§ **Data to process**:

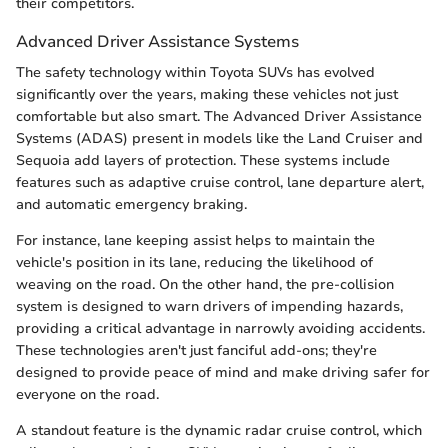
their competitors.
Advanced Driver Assistance Systems
The safety technology within Toyota SUVs has evolved
significantly over the years, making these vehicles not just
comfortable but also smart. The Advanced Driver Assistance
Systems (ADAS) present in models like the Land Cruiser and
Sequoia add layers of protection. These systems include
features such as adaptive cruise control, lane departure alert,
and automatic emergency braking.
For instance, lane keeping assist helps to maintain the
vehicle's position in its lane, reducing the likelihood of
weaving on the road. On the other hand, the pre-collision
system is designed to warn drivers of impending hazards,
providing a critical advantage in narrowly avoiding accidents.
These technologies aren't just fanciful add-ons; they're
designed to provide peace of mind and make driving safer for
everyone on the road.
A standout feature is the dynamic radar cruise control, which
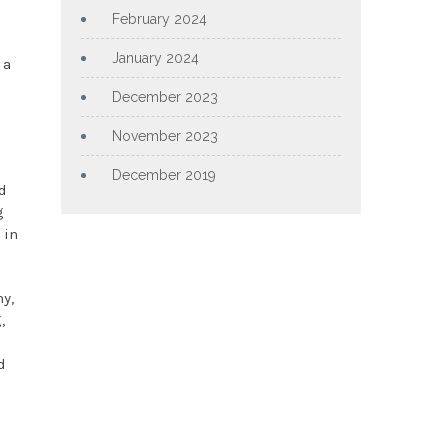
February 2024
January 2024
 a
December 2023
November 2023
December 2019
d
g
 in
y,
,
d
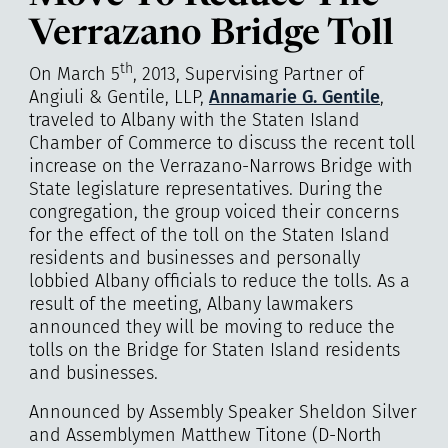
Verrazano Bridge Toll
th
On March 5
, 2013, Supervising Partner of
Angiuli & Gentile, LLP
,
Annamarie G. Gentile
,
traveled to Albany with the Staten Island
Chamber of Commerce to discuss the recent toll
increase on the Verrazano-Narrows Bridge with
State legislature representatives. During the
congregation, the group voiced their concerns
for the effect of the toll on the Staten Island
residents and businesses and personally
lobbied Albany officials to reduce the tolls. As a
result of the meeting, Albany lawmakers
announced they will be moving to reduce the
tolls on the Bridge for Staten Island residents
and businesses.
Announced by Assembly Speaker Sheldon Silver
and Assemblymen Matthew Titone (D-North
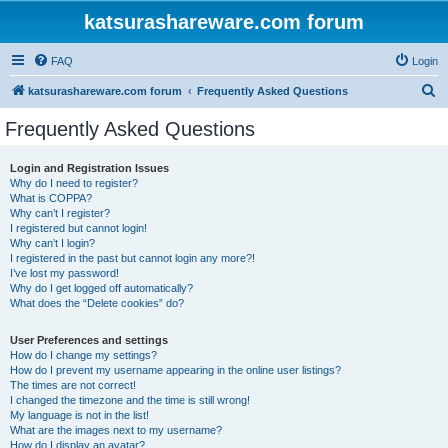
katsurashareware.com forum
FAQ
Login
S
katsurashareware.com forum
Frequently Asked Questions
e
Frequently Asked Questions
a
r
Login and Registration Issues
Why do I need to register?
c
What is COPPA?
h
Why can’t I register?
I registered but cannot login!
Why can’t I login?
I registered in the past but cannot login any more?!
I’ve lost my password!
Why do I get logged off automatically?
What does the “Delete cookies” do?
User Preferences and settings
How do I change my settings?
How do I prevent my username appearing in the online user listings?
The times are not correct!
I changed the timezone and the time is still wrong!
My language is not in the list!
What are the images next to my username?
How do I display an avatar?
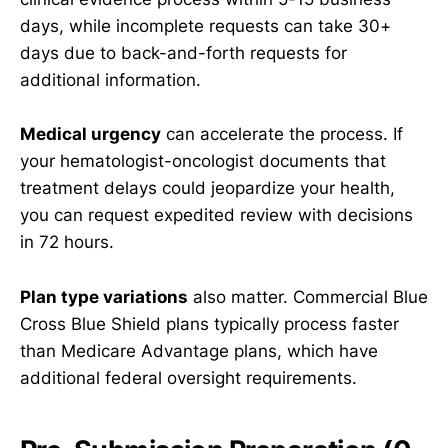
days, while incomplete requests can take 30+
days due to back-and-forth requests for
additional information.
Medical urgency
can accelerate the process. If
your hematologist-oncologist documents that
treatment delays could jeopardize your health,
you can request expedited review with decisions
in 72 hours.
Plan type variations
also matter. Commercial Blue
Cross Blue Shield plans typically process faster
than Medicare Advantage plans, which have
additional federal oversight requirements.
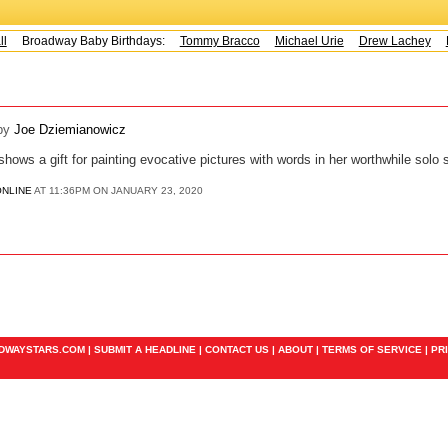
Broadway Baby Birthdays:
Tommy Bracco
Michael Urie
Drew Lachey
K
by
Joe Dziemianowicz
ows a gift for painting evocative pictures with words in her worthwhile solo 
ONLINE
AT 11:36PM ON JANUARY 23, 2020
ADWAYSTARS.COM |
SUBMIT A HEADLINE
|
CONTACT US
|
ABOUT
|
TERMS OF SERVICE
|
PR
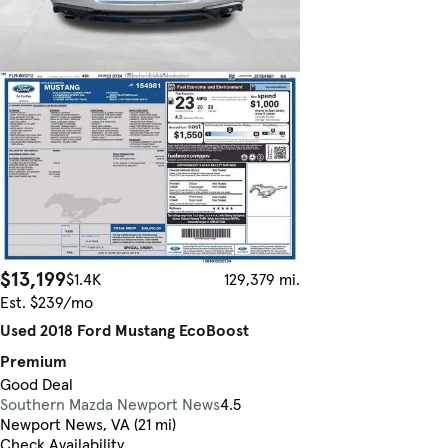
$13,199
$1.4K
129,379 mi.
Est. $239/mo
Used 2018 Ford Mustang EcoBoost
Premium
Good Deal
Southern Mazda Newport News
4.5
Newport News, VA (21 mi)
Check Availability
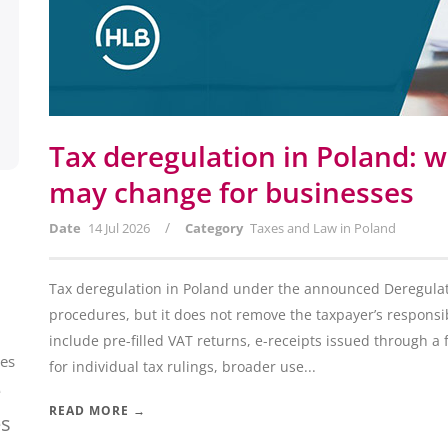
Tax deregulation in Poland: w
may change for businesses
/
Date
14 Jul 2026
Category
Taxes and Law in Poland
Tax deregulation in Poland under the announced Deregulati
procedures, but it does not remove the taxpayer’s responsib
include pre-filled VAT returns, e-receipts issued through a 
ces
for individual tax rulings, broader use...
e
READ MORE →
es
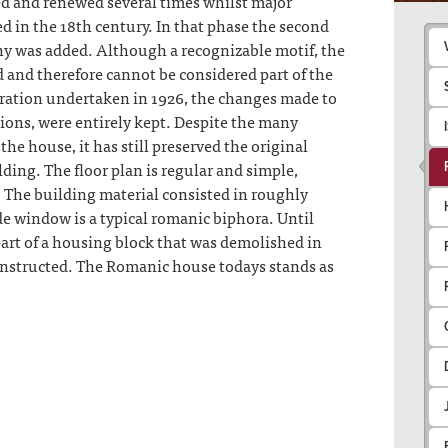
ed and renewed several times whilst major
 in the 18th century. In that phase the second
ny was added. Although a recognizable motif, the
d and therefore cannot be considered part of the
uration undertaken in 1926, the changes made to
ions, were entirely kept. Despite the many
he house, it has still preserved the original
lding. The floor plan is regular and simple,
. The building material consisted in roughly
e window is a typical romanic biphora. Until
part of a housing block that was demolished in
nstructed. The Romanic house todays stands as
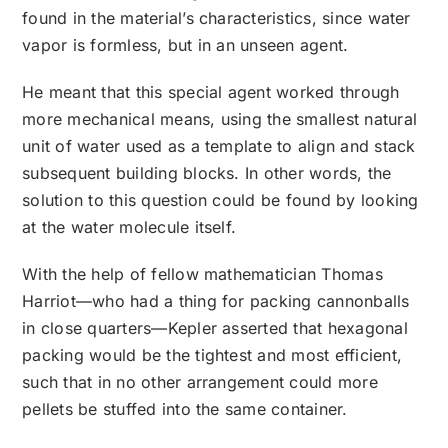
found in the material’s characteristics, since water
vapor is formless, but in an unseen agent.
He meant that this special agent worked through
more mechanical means, using the smallest natural
unit of water used as a template to align and stack
subsequent building blocks. In other words, the
solution to this question could be found by looking
at the water molecule itself.
With the help of fellow mathematician Thomas
Harriot—who had a thing for packing cannonballs
in close quarters—Kepler asserted that hexagonal
packing would be the tightest and most efficient,
such that in no other arrangement could more
pellets be stuffed into the same container.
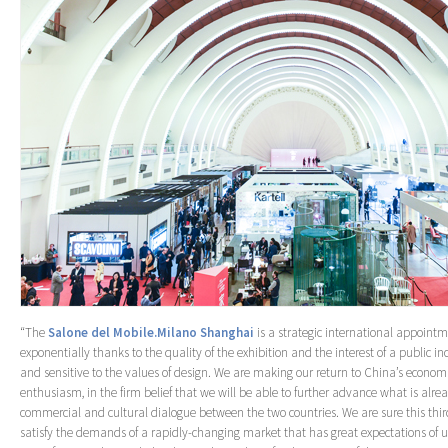
“The
Salone del Mobile.Milano Shanghai
is a strategic international appoint
exponentially thanks to the quality of the exhibition and the interest of a public i
and sensitive to the values of design. We are making our return to China’s economi
enthusiasm, in the firm belief that we will be able to further advance what is alread
commercial and cultural dialogue between the two countries. We are sure this third 
satisfy the demands of a rapidly-changing market that has great expectations of us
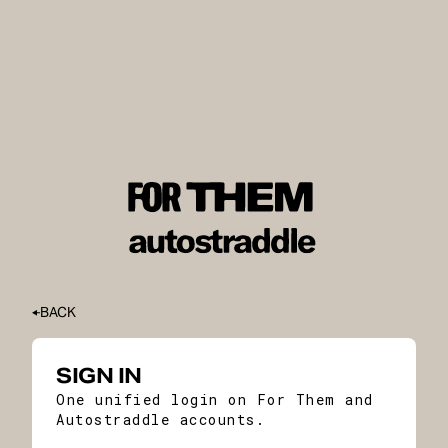
BACK
SIGN IN
One unified login on For Them and
Autostraddle accounts.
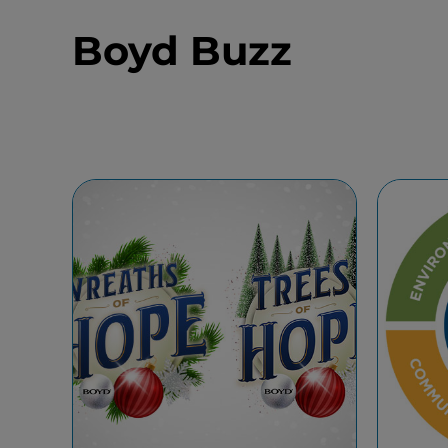
Boyd Buzz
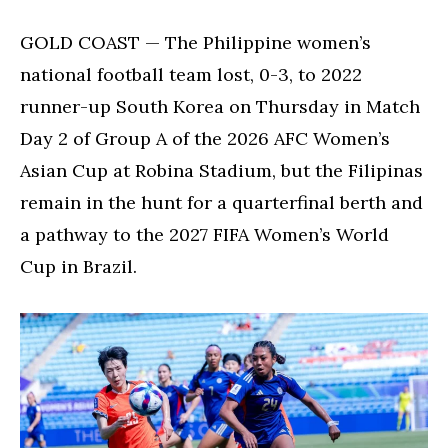
for
KO
GOLD COAST — The Philippine women’s
stage
national football team lost, 0-3, to 2022
berth
runner-up South Korea on Thursday in Match
despite
loss
Day 2 of Group A of the 2026 AFC Women’s
to
Asian Cup at Robina Stadium, but the Filipinas
South
Korea
remain in the hunt for a quarterfinal berth and
a pathway to the 2027 FIFA Women’s World
Cup in Brazil.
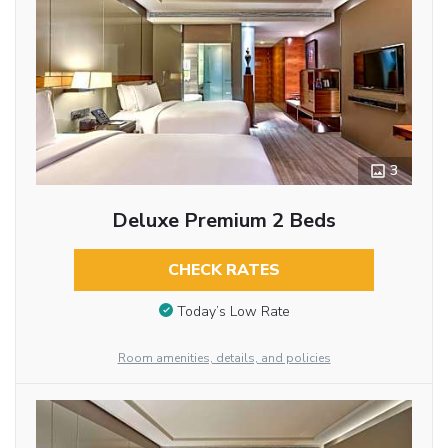
3
Deluxe Premium 2 Beds
CHECK RATES
Today’s Low Rate
Room amenities, details, and policies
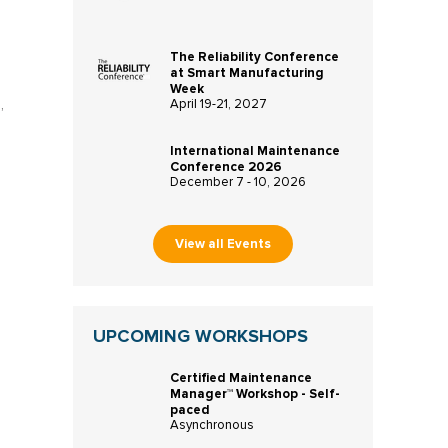
The Reliability Conference
at Smart Manufacturing
Week
,
April 19-21, 2027
International Maintenance
Conference 2026
December 7 - 10, 2026
View all Events
UPCOMING WORKSHOPS
Certified Maintenance
Manager™ Workshop - Self-
paced
Asynchronous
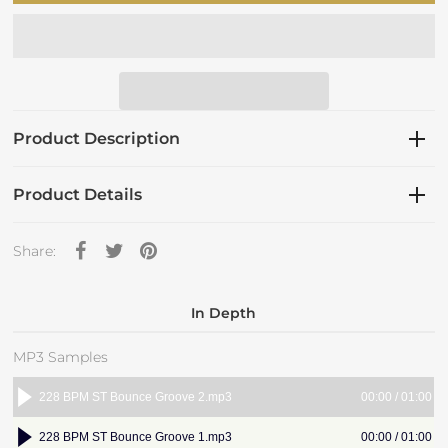
Product Description
Product Details
Share:
In Depth
MP3 Samples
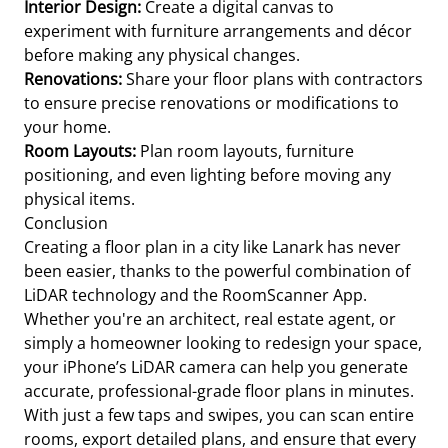
Interior Design:
Create a digital canvas to
experiment with furniture arrangements and décor
before making any physical changes.
Renovations:
Share your floor plans with contractors
to ensure precise renovations or modifications to
your home.
Room Layouts:
Plan room layouts, furniture
positioning, and even lighting before moving any
physical items.
Conclusion
Creating a floor plan in a city like Lanark has never
been easier, thanks to the powerful combination of
LiDAR technology and the RoomScanner App.
Whether you're an architect, real estate agent, or
simply a homeowner looking to redesign your space,
your iPhone’s LiDAR camera can help you generate
accurate, professional-grade floor plans in minutes.
With just a few taps and swipes, you can scan entire
rooms, export detailed plans, and ensure that every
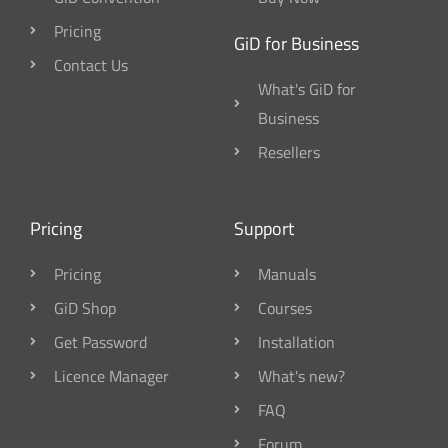
Pricing
GiD for Business
Contact Us
What's GiD for
Business
Resellers
Pricing
Support
Pricing
Manuals
GiD Shop
Courses
Get Password
Installation
Licence Manager
What's new?
FAQ
Forum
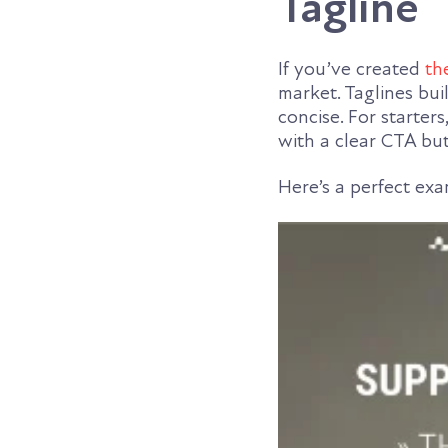
Tagline
If you’ve created
th
market. Taglines bui
concise. For starters
with a clear CTA bu
Here’s a perfect ex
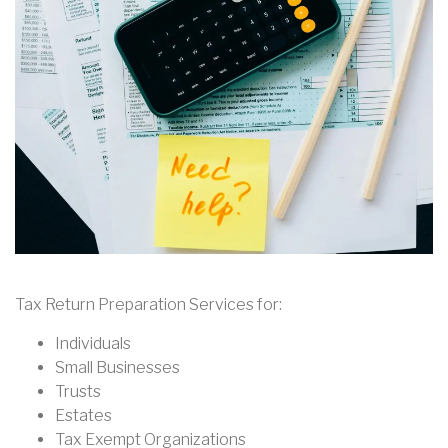
Tax Return Preparation Services for:
Individuals
Small Businesses
Trusts
Estates
Tax Exempt Organizations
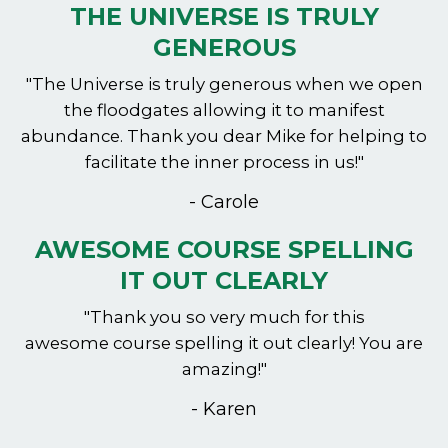
THE UNIVERSE IS TRULY
GENEROUS
"The Universe is truly generous when we open
the floodgates allowing it to manifest
abundance. Thank you dear Mike for helping to
facilitate the inner process in us!"
- Carole
AWESOME COURSE SPELLING
IT OUT CLEARLY
"Thank you so very much for this
awesome course spelling it out clearly! You are
amazing!"
- Karen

§ **Goal of the exercise**:
Please filter the entries for the word "house" and copy the lines that have it.

§ **Response to the task**:
he house, it has still preserved the original
nstructed. The Romanic house todays stands as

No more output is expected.